(Study material Opens)

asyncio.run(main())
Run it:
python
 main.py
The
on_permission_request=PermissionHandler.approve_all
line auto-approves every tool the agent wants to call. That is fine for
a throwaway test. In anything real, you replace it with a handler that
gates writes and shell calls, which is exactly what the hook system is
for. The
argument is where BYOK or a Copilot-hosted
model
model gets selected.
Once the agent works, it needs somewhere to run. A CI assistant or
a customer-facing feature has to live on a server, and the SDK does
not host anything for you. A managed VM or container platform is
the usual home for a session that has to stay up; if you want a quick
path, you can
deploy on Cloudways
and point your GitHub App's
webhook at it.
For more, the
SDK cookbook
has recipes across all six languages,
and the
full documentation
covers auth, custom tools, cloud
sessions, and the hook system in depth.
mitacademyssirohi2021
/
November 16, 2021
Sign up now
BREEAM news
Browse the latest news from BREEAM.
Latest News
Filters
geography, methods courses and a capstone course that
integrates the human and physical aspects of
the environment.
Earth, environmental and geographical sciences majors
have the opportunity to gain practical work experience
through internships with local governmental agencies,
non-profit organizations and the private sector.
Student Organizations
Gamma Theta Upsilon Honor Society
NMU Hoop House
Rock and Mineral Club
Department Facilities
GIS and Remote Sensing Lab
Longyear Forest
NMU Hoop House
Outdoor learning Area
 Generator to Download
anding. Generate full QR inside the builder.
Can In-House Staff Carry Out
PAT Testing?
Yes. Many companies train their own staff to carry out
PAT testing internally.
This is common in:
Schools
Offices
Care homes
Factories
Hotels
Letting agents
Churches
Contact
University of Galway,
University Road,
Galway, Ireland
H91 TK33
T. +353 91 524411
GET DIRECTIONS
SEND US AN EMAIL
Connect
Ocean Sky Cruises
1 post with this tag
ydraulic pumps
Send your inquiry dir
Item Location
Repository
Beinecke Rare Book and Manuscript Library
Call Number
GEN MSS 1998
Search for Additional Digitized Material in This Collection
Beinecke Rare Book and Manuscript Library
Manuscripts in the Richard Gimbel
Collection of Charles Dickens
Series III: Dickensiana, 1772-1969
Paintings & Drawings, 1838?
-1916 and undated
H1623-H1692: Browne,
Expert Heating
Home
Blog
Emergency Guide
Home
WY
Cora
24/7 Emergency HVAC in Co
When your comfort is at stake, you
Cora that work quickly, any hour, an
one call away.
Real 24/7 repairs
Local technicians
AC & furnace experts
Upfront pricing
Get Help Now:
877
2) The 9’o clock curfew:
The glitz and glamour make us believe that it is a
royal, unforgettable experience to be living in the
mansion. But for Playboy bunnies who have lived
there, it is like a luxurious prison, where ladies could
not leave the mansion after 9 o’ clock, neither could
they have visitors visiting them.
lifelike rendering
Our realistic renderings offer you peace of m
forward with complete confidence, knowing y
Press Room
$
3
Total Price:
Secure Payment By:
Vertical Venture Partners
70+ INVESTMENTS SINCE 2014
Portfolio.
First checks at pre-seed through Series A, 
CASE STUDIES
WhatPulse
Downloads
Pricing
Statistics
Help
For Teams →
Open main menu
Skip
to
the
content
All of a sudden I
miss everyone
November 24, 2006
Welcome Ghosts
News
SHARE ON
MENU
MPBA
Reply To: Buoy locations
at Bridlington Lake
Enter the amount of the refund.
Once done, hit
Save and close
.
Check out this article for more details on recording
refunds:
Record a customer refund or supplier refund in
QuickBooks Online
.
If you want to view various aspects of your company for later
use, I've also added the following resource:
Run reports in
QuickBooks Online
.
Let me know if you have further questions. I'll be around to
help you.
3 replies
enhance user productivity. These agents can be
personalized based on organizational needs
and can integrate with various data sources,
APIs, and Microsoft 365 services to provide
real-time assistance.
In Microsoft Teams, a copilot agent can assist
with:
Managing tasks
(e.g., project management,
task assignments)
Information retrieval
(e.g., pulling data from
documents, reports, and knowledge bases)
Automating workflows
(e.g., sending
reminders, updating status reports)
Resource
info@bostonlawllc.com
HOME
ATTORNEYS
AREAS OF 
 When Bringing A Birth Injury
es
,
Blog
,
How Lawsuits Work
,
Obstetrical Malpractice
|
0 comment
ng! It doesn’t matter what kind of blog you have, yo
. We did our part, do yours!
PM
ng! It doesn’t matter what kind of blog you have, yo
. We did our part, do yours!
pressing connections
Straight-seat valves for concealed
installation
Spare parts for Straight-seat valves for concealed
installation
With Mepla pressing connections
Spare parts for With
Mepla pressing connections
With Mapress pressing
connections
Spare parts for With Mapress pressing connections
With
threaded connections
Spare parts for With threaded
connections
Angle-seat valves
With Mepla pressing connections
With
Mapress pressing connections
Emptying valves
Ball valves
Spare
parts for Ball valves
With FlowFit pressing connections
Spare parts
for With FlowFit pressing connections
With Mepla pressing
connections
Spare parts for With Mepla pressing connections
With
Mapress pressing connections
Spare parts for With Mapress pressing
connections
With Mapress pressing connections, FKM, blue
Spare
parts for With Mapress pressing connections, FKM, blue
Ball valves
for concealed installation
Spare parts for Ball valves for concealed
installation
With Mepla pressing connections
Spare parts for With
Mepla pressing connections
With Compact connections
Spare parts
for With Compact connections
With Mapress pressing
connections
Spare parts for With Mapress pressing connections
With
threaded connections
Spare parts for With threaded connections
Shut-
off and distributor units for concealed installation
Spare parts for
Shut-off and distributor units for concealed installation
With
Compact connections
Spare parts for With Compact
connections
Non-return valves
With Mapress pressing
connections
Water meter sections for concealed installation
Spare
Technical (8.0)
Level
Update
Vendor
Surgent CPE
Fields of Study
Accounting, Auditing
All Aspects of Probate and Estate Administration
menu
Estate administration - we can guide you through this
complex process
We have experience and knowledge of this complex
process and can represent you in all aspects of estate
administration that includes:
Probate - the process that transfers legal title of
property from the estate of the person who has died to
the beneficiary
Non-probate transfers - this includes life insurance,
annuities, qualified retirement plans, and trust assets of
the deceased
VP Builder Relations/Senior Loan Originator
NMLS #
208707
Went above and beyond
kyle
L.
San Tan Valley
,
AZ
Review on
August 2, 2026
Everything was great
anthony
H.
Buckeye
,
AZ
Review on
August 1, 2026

(Study material Closes)

## What is needed
The exercise is to copy out every line above that has the word "Microsoft" in it.

## Problem solution
APIs, and Microsoft 365 services to provide
In Microsoft Teams, a copilot agent can assist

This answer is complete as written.